BMCR 2001.06.12

Aristotle’s Philosophy of Biology: Studies in the Origins of Life Science

, Aristotle's philosophy of biology : studies in the origins of life science. Cambridge studies in philosophy and biology. New York: Cambridge University Press, 2001. xxiii, 321 pages : illustrations ; 24 cm.. ISBN 0521650275. $22.95.

Jim Lennox is one of a group of scholars who in the second half of the twentieth century have put our understanding of Aristotle’s biological works, and of his conception of biology as a science, on a firmer foundation than it has been since antiquity.

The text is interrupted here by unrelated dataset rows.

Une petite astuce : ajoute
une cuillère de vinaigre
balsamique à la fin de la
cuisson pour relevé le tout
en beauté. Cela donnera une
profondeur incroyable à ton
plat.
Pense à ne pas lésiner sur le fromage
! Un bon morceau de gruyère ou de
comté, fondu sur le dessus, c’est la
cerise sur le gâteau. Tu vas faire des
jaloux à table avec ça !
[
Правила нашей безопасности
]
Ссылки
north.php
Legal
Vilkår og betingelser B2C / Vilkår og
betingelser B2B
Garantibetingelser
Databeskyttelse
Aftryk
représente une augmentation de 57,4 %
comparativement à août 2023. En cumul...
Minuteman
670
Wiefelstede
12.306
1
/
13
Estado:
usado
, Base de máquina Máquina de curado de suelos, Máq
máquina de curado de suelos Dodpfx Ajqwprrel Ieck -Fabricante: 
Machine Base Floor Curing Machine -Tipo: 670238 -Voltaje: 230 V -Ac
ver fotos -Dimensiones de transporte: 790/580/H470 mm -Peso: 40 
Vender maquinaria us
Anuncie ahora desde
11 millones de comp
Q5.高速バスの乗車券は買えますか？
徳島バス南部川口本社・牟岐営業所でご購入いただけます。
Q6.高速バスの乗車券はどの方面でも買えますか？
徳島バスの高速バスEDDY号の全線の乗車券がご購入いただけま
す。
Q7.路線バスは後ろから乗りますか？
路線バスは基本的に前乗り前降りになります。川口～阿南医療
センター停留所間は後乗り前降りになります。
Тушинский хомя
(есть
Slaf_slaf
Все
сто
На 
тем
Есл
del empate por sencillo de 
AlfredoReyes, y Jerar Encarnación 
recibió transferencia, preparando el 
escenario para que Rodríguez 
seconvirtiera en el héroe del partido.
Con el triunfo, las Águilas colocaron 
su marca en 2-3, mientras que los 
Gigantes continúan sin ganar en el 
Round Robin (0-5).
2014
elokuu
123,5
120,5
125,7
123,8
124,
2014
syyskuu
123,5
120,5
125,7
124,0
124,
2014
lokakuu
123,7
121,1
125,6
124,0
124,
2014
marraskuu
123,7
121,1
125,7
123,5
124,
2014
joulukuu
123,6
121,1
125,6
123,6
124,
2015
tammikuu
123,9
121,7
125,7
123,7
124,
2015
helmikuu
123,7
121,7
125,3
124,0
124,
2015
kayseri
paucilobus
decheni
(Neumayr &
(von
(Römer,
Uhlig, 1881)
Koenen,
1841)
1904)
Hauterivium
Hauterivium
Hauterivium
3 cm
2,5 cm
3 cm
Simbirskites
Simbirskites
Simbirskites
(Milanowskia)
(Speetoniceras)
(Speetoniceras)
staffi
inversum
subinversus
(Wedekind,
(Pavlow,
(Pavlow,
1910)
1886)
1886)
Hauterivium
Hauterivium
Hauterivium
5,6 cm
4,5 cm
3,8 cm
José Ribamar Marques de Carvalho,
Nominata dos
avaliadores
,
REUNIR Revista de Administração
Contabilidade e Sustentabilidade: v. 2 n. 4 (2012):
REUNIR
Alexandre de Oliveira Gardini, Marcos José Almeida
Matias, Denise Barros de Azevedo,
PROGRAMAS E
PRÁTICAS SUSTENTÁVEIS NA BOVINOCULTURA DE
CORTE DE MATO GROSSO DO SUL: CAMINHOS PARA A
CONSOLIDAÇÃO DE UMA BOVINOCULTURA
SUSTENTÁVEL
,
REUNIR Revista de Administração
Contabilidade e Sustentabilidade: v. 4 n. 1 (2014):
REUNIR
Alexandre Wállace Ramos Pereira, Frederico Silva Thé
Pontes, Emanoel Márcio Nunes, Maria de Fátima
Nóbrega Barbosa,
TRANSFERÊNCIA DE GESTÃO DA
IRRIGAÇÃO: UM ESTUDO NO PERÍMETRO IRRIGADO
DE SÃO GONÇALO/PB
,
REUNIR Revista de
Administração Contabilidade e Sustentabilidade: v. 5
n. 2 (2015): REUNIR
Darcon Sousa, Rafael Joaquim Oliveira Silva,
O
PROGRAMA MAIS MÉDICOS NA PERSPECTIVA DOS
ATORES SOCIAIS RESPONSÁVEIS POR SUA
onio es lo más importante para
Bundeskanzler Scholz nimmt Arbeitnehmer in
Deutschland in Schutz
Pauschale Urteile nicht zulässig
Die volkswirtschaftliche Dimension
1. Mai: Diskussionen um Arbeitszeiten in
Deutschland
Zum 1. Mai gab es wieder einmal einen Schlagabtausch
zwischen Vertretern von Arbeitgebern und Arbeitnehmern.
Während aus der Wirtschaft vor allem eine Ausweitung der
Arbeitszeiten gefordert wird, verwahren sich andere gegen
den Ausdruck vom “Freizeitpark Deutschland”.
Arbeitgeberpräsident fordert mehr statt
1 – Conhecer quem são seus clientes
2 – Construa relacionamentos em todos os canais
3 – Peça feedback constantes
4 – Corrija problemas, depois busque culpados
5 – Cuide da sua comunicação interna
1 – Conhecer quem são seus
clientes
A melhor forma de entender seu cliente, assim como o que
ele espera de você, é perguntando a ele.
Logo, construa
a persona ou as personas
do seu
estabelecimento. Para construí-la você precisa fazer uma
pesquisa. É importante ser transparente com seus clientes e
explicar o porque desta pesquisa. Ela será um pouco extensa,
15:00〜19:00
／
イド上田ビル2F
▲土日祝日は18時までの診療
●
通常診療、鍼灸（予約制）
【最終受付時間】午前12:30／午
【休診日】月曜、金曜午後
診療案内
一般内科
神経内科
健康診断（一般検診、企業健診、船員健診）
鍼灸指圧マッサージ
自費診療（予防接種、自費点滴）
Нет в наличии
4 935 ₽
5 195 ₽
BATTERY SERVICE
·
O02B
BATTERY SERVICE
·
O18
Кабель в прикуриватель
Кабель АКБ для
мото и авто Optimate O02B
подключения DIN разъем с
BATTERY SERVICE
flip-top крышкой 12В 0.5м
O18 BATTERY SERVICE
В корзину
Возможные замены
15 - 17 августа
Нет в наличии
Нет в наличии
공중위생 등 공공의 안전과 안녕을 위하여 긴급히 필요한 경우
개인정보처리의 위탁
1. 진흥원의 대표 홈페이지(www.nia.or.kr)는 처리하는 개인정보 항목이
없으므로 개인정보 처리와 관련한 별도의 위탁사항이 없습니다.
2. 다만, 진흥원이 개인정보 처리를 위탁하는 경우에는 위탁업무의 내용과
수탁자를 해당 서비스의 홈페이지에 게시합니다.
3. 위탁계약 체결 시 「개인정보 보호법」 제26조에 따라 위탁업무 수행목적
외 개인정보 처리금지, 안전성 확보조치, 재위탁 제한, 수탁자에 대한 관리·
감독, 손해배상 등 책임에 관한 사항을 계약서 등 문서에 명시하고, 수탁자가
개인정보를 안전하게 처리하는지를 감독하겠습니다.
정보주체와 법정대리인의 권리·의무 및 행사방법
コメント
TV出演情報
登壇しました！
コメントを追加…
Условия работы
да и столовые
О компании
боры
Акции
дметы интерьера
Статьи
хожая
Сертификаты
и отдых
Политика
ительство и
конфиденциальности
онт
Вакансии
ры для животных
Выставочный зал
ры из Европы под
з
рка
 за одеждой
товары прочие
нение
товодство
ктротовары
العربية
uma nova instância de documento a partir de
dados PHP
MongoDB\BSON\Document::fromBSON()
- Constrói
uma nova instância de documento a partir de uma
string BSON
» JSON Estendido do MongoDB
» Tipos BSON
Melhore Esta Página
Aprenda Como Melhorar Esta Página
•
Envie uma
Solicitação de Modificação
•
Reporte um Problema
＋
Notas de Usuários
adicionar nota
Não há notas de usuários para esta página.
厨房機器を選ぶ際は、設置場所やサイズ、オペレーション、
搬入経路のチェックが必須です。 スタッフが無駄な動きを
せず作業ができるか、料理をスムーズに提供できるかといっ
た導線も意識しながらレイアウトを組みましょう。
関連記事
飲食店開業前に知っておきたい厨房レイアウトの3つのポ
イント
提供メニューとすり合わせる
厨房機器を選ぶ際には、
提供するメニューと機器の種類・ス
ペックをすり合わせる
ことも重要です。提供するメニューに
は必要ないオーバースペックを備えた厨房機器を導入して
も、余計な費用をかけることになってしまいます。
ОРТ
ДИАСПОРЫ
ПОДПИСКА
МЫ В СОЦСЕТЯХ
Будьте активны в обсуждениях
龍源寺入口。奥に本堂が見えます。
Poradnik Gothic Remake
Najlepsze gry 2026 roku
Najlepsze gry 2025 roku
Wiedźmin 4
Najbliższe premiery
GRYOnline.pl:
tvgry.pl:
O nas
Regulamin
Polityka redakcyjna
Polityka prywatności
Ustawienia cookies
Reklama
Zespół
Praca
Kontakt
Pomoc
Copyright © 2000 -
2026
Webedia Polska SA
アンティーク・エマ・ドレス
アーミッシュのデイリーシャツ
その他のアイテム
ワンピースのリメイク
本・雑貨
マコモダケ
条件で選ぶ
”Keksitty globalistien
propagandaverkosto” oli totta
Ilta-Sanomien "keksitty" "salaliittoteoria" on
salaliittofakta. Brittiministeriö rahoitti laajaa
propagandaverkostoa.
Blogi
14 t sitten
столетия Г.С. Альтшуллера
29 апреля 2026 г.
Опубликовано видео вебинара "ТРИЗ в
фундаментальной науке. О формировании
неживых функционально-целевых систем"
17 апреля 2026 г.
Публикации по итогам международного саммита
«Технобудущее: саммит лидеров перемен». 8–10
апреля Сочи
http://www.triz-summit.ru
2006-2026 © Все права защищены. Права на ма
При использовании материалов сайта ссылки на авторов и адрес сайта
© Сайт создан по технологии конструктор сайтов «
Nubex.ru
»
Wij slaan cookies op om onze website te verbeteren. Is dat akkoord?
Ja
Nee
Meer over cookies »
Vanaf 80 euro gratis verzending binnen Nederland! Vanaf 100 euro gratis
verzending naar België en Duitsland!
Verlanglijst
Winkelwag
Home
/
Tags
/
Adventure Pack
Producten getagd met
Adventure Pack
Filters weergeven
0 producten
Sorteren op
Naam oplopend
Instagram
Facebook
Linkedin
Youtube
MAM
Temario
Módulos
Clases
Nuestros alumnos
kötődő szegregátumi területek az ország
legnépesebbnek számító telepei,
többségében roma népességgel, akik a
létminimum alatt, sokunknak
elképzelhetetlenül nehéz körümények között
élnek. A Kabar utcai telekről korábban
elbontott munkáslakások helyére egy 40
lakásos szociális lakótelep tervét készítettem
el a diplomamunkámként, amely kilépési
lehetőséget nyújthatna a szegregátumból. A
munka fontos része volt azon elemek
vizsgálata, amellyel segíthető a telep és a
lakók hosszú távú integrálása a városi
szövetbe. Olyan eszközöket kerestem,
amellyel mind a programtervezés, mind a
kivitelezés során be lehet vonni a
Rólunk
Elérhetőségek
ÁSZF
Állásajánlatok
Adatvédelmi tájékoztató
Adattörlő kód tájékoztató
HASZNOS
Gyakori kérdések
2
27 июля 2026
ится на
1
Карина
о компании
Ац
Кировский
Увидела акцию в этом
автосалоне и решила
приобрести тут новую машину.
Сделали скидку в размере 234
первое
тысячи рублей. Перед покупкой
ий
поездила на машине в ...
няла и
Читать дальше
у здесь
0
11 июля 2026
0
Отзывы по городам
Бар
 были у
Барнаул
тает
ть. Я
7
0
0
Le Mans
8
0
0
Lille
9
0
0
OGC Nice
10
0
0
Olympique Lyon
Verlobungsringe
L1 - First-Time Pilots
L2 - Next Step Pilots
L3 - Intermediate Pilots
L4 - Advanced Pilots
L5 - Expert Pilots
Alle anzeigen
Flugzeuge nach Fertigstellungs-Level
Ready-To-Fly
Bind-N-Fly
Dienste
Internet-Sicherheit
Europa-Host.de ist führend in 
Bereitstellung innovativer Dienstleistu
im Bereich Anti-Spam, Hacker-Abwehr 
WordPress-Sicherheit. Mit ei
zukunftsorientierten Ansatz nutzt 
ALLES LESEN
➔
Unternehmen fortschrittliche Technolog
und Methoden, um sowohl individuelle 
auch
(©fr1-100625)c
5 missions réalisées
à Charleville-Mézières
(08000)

In ch.5, ‘The Disappearance of Aristotle’s Biology: a Hellenistic Mystery’, L. argues that no one after Theophrastus and before Albert the Great grasped what Aristotle was trying to do—not even Galen, which L. rightly suggests should give us pause before using him as a source for writers whose works are now lost. As L. emphasises, many biologists since Albert have learned from Aristotle’s practice in scientific enquiry. It took longer for those whose primary concern was to study Aristotle himself to appreciate what he was doing in the biological works. The present volume, which includes thirteen of L.’s papers, is important not only for specialists in the history of science but also to students of Aristotle in general because of the connections between Aristotle’s biology and his physics (in relation to chance and the spontaneous) and his metaphysics. The bringing together of the papers into a single volume not only makes them easier to consult but also highlights L.’s distinctive views and contributions and brings with it the benefit of a single subject-index. One paper (ch.7, ‘Kinds, Forms of Kinds, and the More and Less in Aristotle’s Biology’) is new, though drawing on earlier work (cf. p.160 n.). In addition, the volume develops L.’s views in a short general introduction and in a systematic introduction to each group of papers.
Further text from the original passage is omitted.